= YOUR INSTRUCTIONS =
Copy every line from the material below that holds "prerregistro".

+ + + +

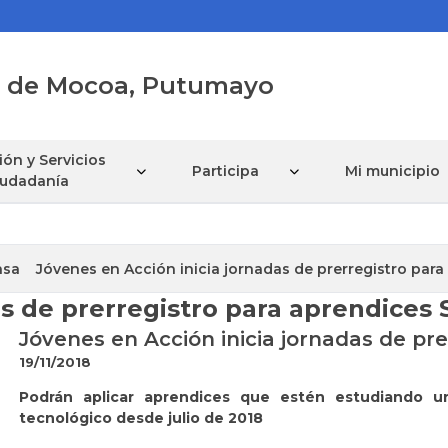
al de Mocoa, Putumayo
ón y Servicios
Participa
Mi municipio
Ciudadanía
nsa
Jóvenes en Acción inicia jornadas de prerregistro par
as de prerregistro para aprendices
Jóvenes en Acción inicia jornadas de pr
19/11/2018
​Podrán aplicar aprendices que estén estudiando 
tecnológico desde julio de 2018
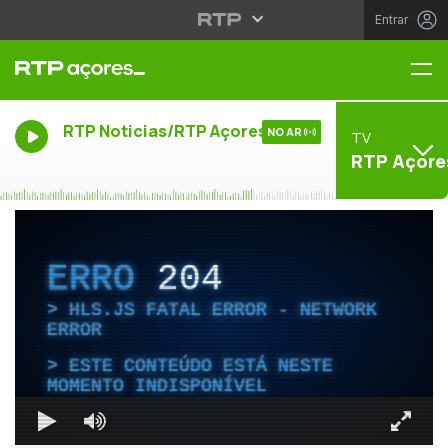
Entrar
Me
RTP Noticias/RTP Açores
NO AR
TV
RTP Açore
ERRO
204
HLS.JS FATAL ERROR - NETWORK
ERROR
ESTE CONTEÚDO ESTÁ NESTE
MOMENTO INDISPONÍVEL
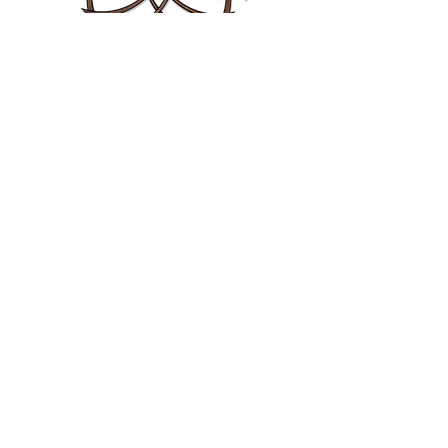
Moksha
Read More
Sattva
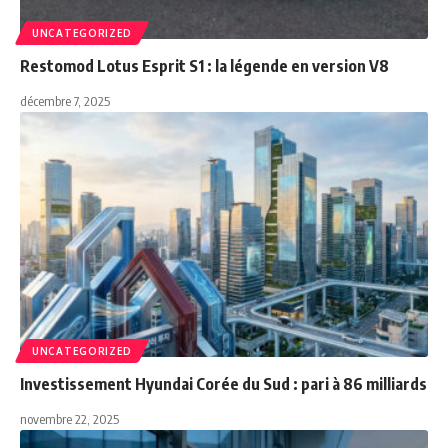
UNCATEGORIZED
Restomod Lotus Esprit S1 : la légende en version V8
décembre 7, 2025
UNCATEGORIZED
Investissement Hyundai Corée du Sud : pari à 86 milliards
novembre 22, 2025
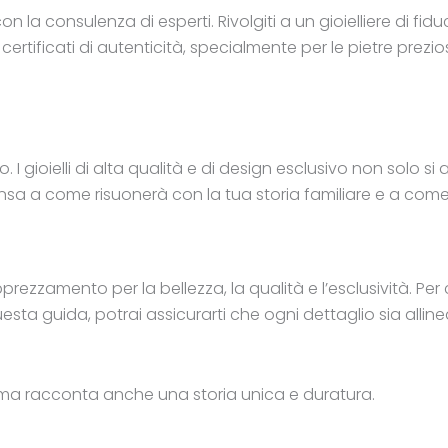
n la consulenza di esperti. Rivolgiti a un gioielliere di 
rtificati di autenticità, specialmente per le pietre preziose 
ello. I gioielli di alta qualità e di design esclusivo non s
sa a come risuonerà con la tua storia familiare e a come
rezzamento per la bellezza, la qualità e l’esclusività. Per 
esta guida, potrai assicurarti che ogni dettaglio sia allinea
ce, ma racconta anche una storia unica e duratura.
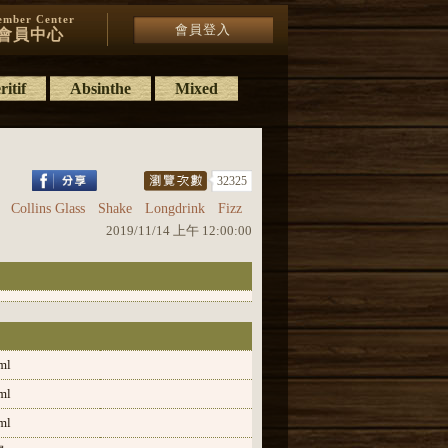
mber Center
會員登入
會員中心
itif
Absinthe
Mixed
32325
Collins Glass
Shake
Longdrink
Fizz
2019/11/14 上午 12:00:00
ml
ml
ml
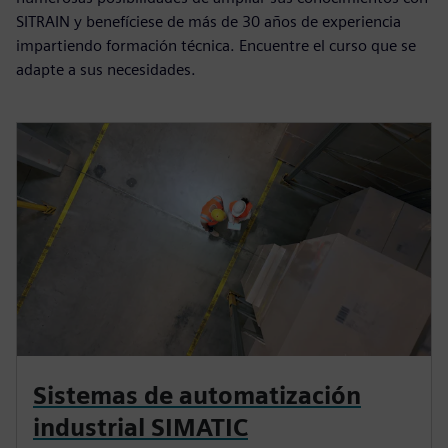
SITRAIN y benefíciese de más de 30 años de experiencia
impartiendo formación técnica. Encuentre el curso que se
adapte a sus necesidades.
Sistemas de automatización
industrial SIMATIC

+ + + +

= ANSWER TO THE EXERCISE =
Jóvenes en Acción inicia jornadas de prerregistro par
as de prerregistro para aprendices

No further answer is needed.